Reputation: 8012
I have a template function:
template<typename T>
void foo(T const & t);
And some specialisations of that function:
template<> void foo<int>(int const & t) {
cout << t << endl;
}
template<> void foo<const char *>(const char * const & t) {
cout << t << endl;
}
And some ways I want to call that function:
foo(3);
foo("Hello, world.");
But I can't figure out how to formulate the template so that template type deduction gets literals of both int
and const char *
right.

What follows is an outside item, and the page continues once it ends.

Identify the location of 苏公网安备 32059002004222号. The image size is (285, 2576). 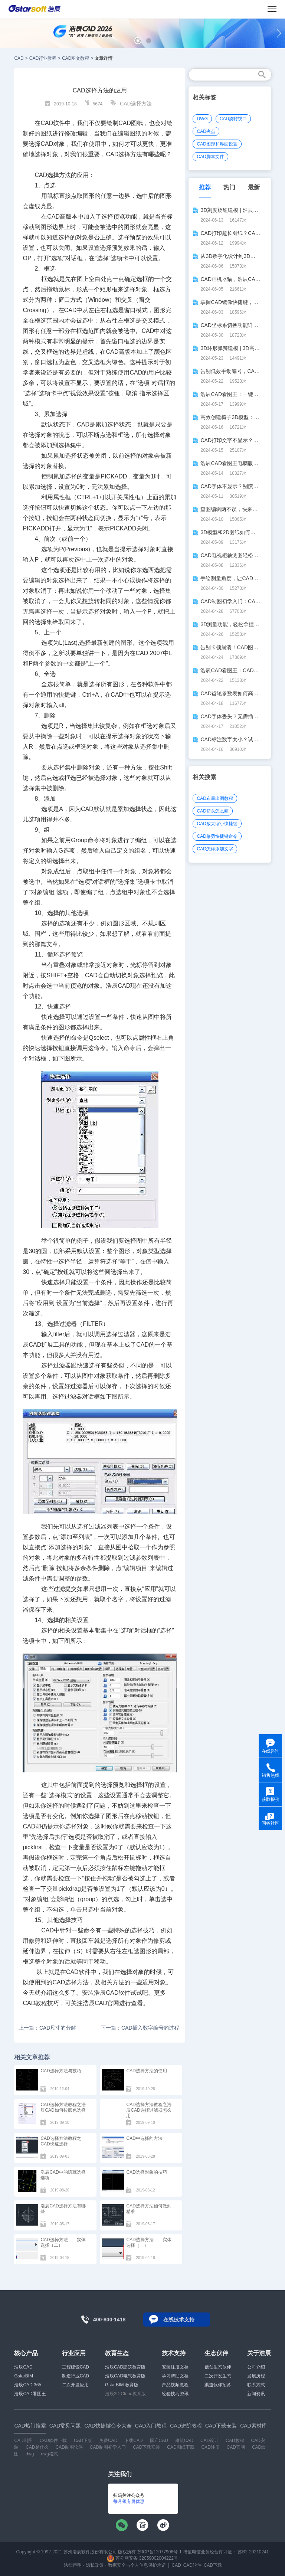
(142, 2558).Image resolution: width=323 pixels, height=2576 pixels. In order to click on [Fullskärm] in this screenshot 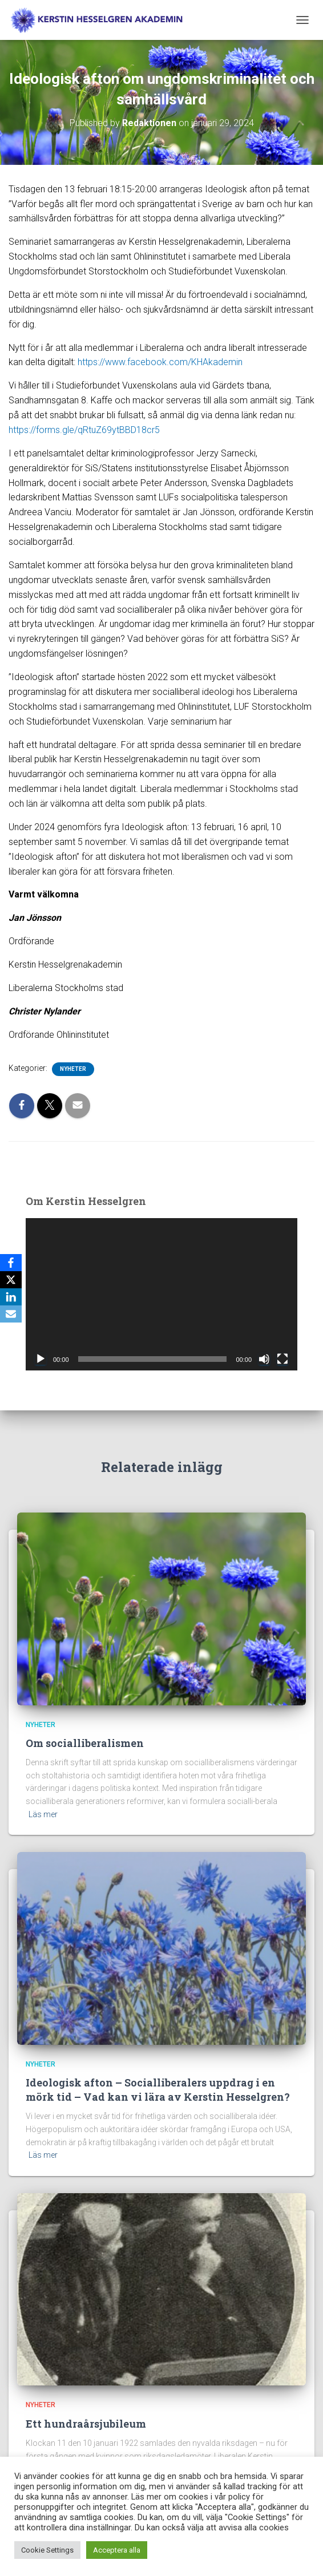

If I do the above, then I get undefined reference to void foo<char [14]>(char const [14] &)
. I tried recasting the template like this:
template<typename T>
void foo(T t);
template<> void foo<int>(int t) { ... }
template<> void foo<const char *>(const char * t) { ... }
which works, but of course now I get call-by-value semantics, requiring any class types that I use as the template parameter to have a copy constructor.
Is there no way to write a pass-by-reference template function with a const char *
specialisation that works?
Upvotes: 0
Views: 233
Reputation: 303890
This:
foo("Hello, world.");
Doesn't call foo<const char*>
. It calls foo<char[14]>
, since foo
takes a T const&
. Your specialization isn't called since it isn't the same type as the template.
That said, just don't specialize. Overload:
template<typename T>
void foo(T const& );
void foo(int const& );
void foo(char const* );
It's way easier to reason about and is more likely to do what you actually want.